Dokumentacja dotycząca odcinka do Winnicy jest w trakcie opracowywania. Wiadomo, że budowa na odcinku od mostu Północnego do Mehoffera będzie kosztowała ponad 64 mln zł. Czas przejazdu tramwaju z pętli Mehoffera do pętli Młociny jest obecnie szacowany przez Zarząd Transportu Miejskiego na 14 minut. A tramwaj dojedzie do pętli przy ulicy Mehoffera na początku przyszłego roku. Kiedy pojedzie dalej?
- Obecnie nie jesteśmy w stanie określić dokładnego terminu. Podejmujemy wszelkie możliwe działania, żeby po oddaniu do użytku trasy do Mehoffera móc rozpocząć budowę odcinka do Winnicy - tłumaczy Magdalena Potocka.
Autobus szybszy niż tramwaj?
Czytelnicy telefonujący do redakcji wskazują także, że tramwaj na pierwszym odcinku będzie jechał znacznie dłużej niż autobus i przez to będzie mało atrakcyjny dla pasażerów. Obawiają się też, że gdy zostanie zbudowana cała linia, to ZTM zlikwiduje większość autobusów, a ludziom każe się przesiąść do wolniejszego, bo jadącego dłuższą trasą, tramwaju. Burmistrz Białołęki uważa jednak, że nie ma powodów do obaw.
- Czy tramwaj będzie jechał dłużej? Nie jestem o tym przekonany. Na pewno jest to alternatywa dla autobusu, chociażby w przypadku, kiedy będzie korek lub zdarzy się wypadek. Kiedy tramwaj dojedzie do Światowida i połączy się z układem autobusowym, system zacznie dobrze funkcjonować - ocenia Piotr Jaworski.

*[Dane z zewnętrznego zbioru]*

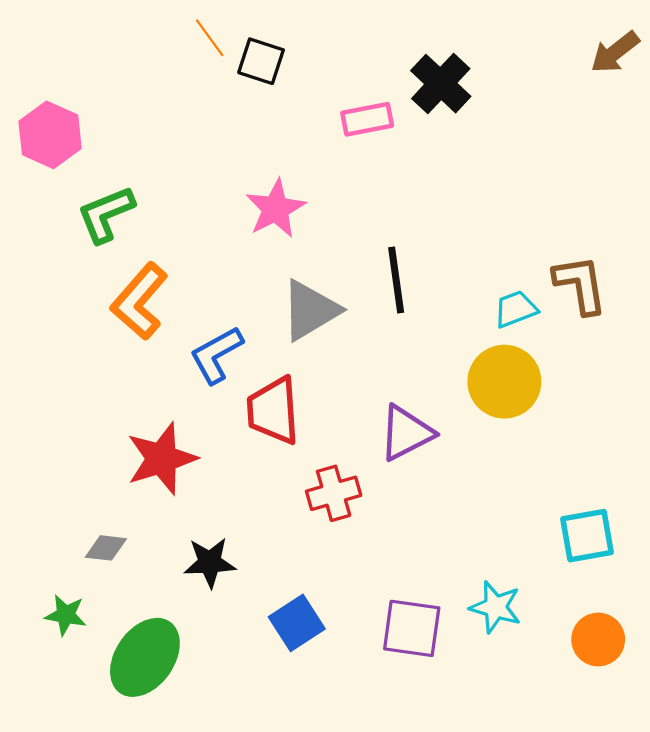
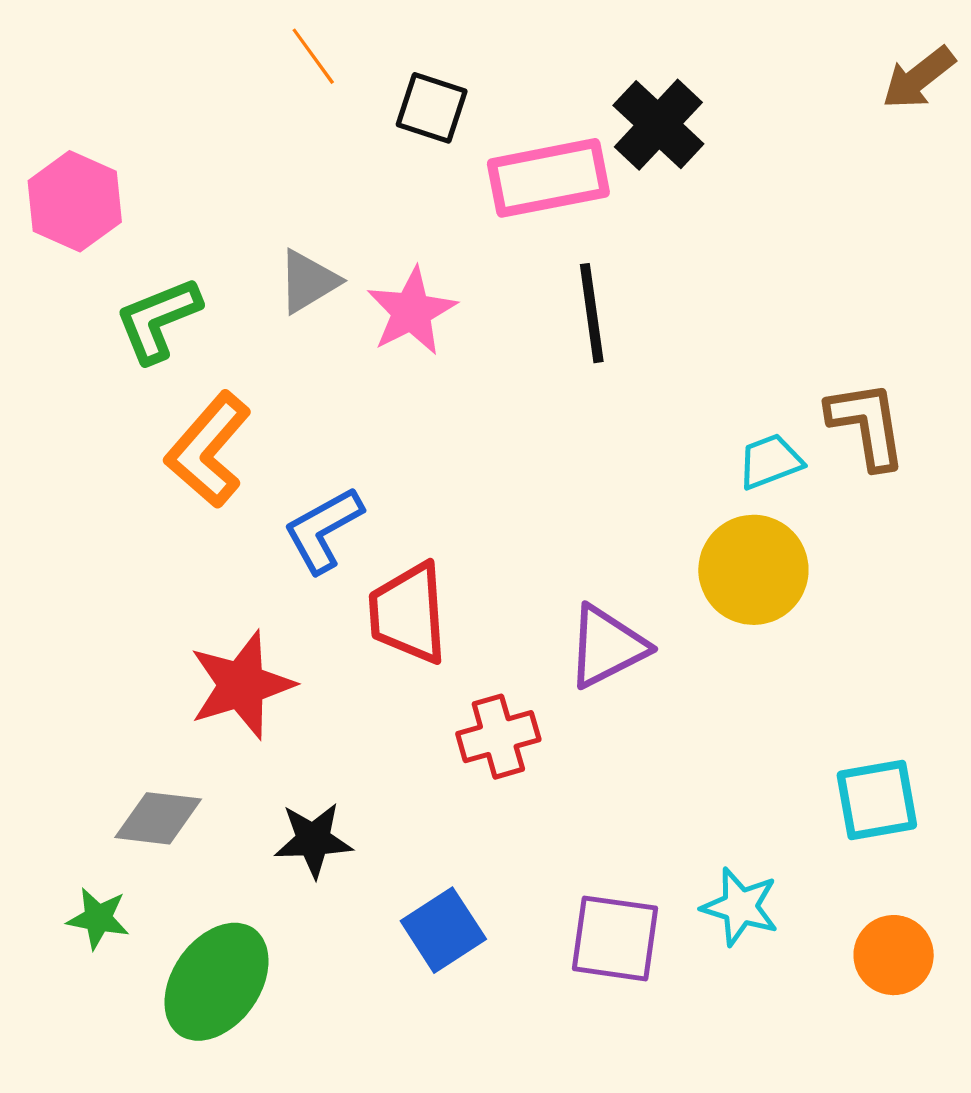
black square: (261, 61) -> (432, 108), moved
pink rectangle: (367, 119) -> (548, 178), size x1.5
black line: (396, 280) -> (592, 313), moved
gray triangle: (310, 310) -> (308, 281), moved, size x0.7
gray diamond: (106, 548) -> (158, 818), size x1.4

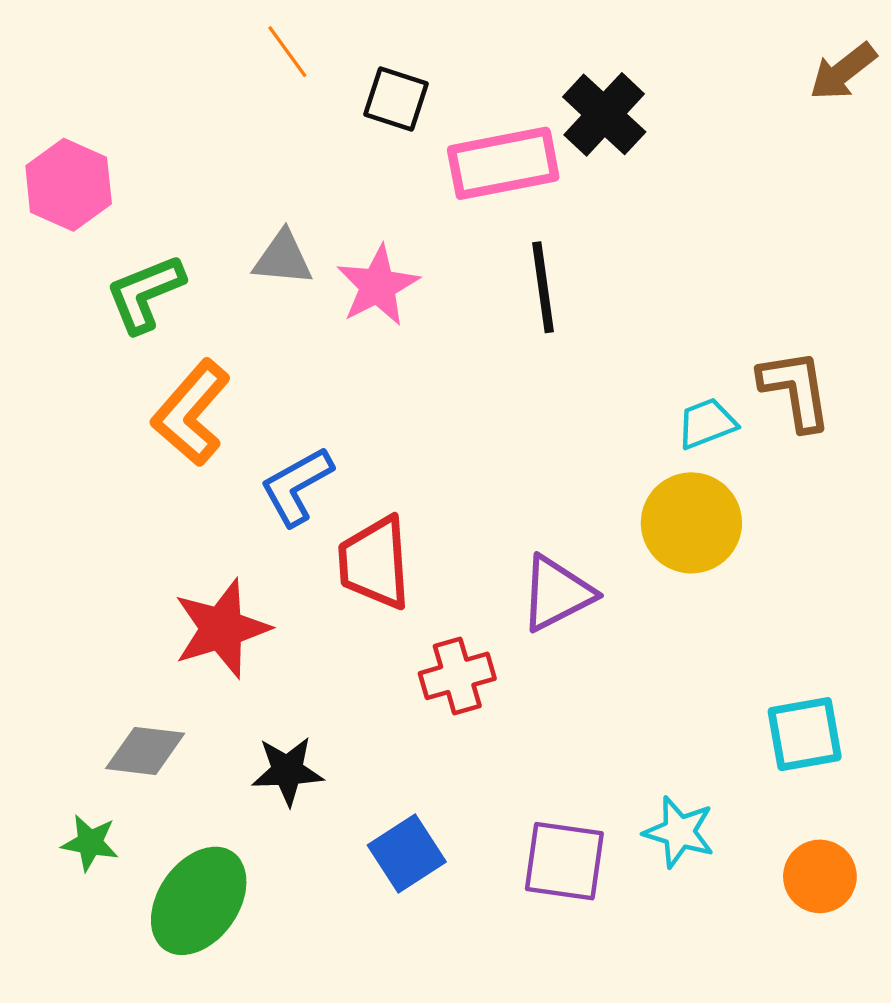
gray triangle: (308, 281) -> (283, 258), turned 36

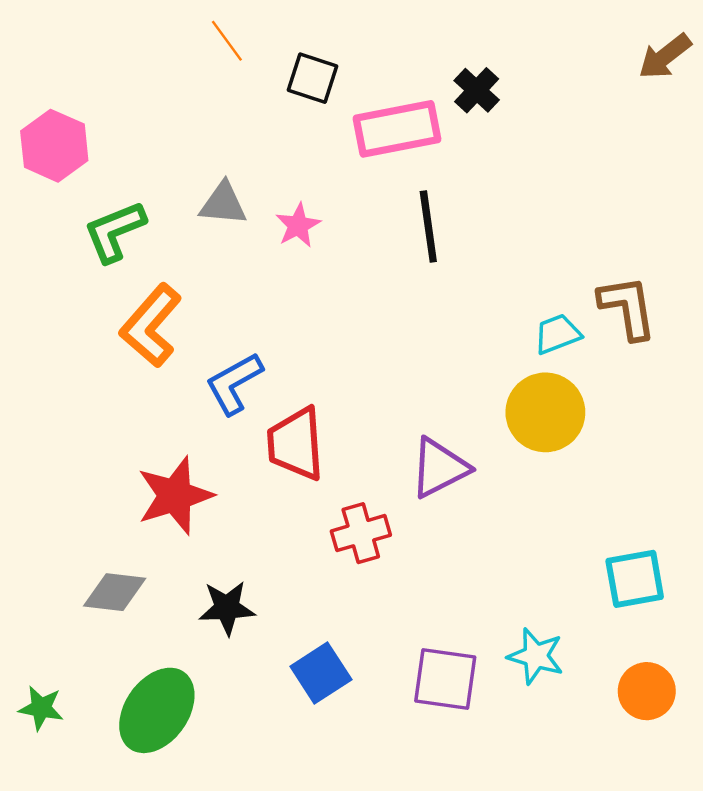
black cross: (604, 114) -> (477, 90), size x0.7
pink star: (378, 286) -> (298, 225), size x0.7
green star: (90, 843) -> (41, 708), moved

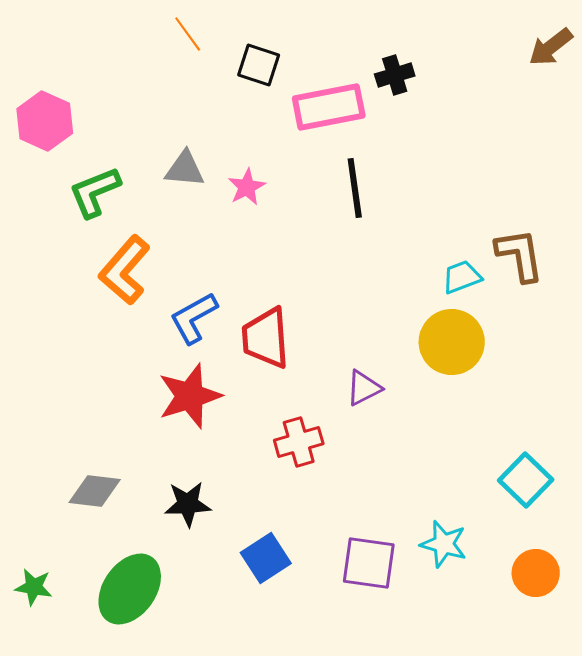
black cross: (477, 90) -> (395, 75), turned 30
red trapezoid: (296, 444) -> (266, 338), moved
purple triangle: (439, 468) -> (364, 388), size x0.7
red star: (175, 496) -> (190, 396), moved
cyan square: (635, 579) -> (526, 480), turned -36

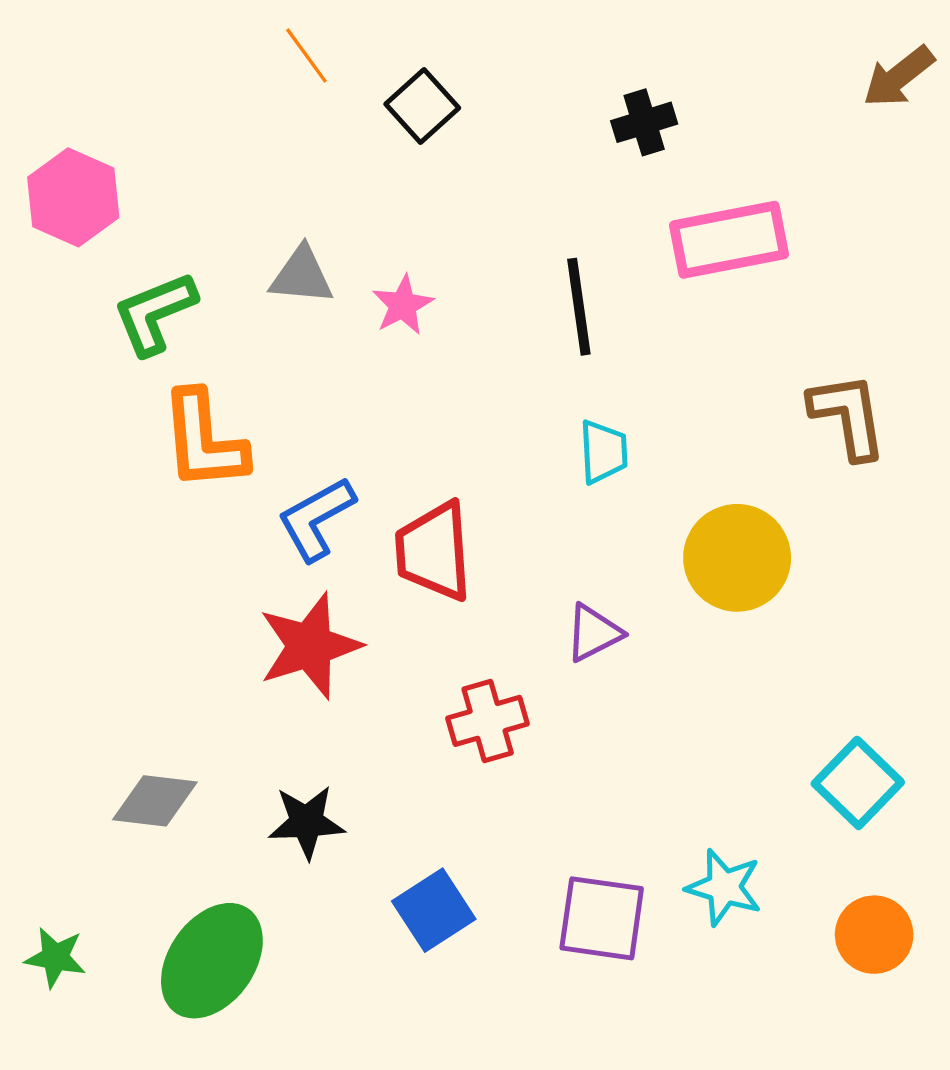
black square: (259, 65) -> (422, 106), turned 30
pink rectangle: (329, 107) -> (729, 240), moved
orange L-shape: (125, 270) -> (204, 440), turned -46
cyan trapezoid: (462, 277) -> (603, 452), moved, turned 108

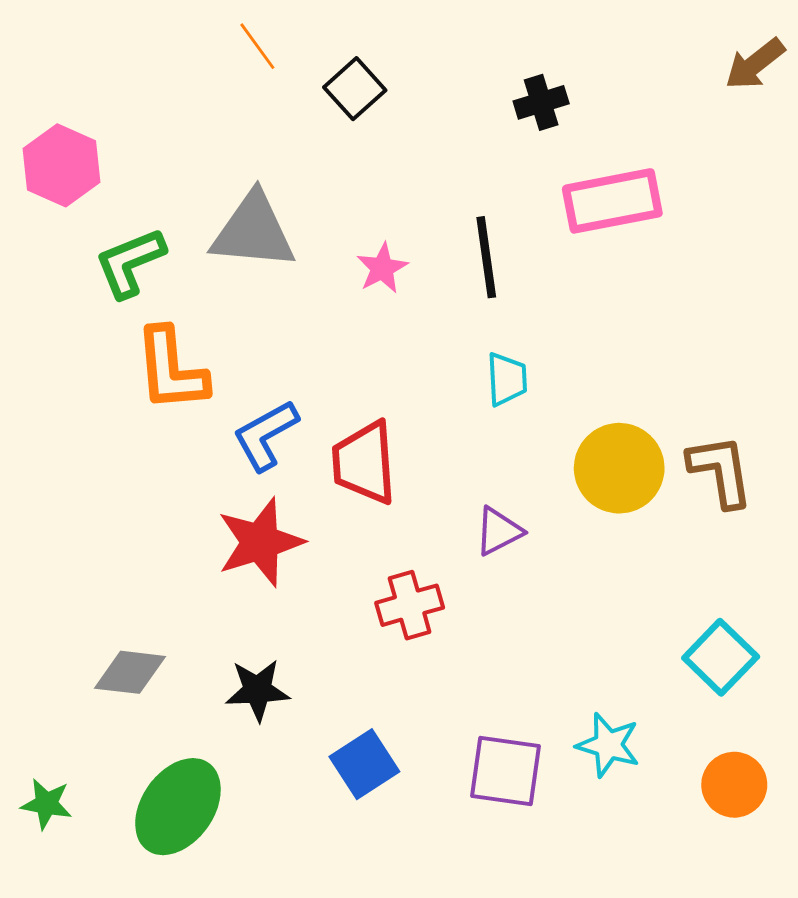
gray triangle: (302, 276) -> (253, 231), size x1.6
pink star: (403, 305) -> (382, 268), moved
brown L-shape: (848, 416) -> (721, 471), moved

- Przejazd tramwaju z pętli Mehoffera do pętli Młociny jest obecnie szacowany przez Zarząd Transportu Miejskiego na 14 minut i przebiega nieco inną trasą, która zapewnia obsługę komunikacyjną nowych rejonów Tarchomina. Tramwaje będą się zatrzymywać na większej liczbie przystanków, co też ma wpływ na czas przejazdu. Należy zauważyć także, że punktualność autobusów podlega większym wahaniom w stosunku do rozkładu jazdy w przypadku utrudnień w mieście (np. korków). Tramwaje ze względu na wydzielone torowiska nie mają tego typu problemów - informują nas oficjalnie, we wspólnym oświadczeniu, spółka Tramwaje Warszawskie i Zarząd Transportu Miejskiego. ZTM podkreśla także, że tę oczywistą przewagę tramwaju nad autobusem widać nawet teraz, w czasie trwającej modernizacji Trasy Armii Krajowej, kiedy autobusy "utykają" w korku na moście Północnym. Według oceny ZTM, pasażerowie z tego powodu sami przesiedli się do tramwaju i linia numer 2 cieszy się obecnie bardzo dużym zainteresowaniem.
Tramwaje Warszawskie zaś dodają, że pracują nad wprowadzeniem priorytetu dla nowej linii, a więc takiego zaprogramowania sygnalizacji świetlnej, która będzie dawała pierwszeństwo tramwajowi przejeżdżającemu przez skrzyżowania. Pozwoli to zwiększyć prędkość pojazdu, a więc skrócić czas przejazdu.
Pożyjemy, zobaczymy - miejmy nadzieję, że na początku przyszłego roku.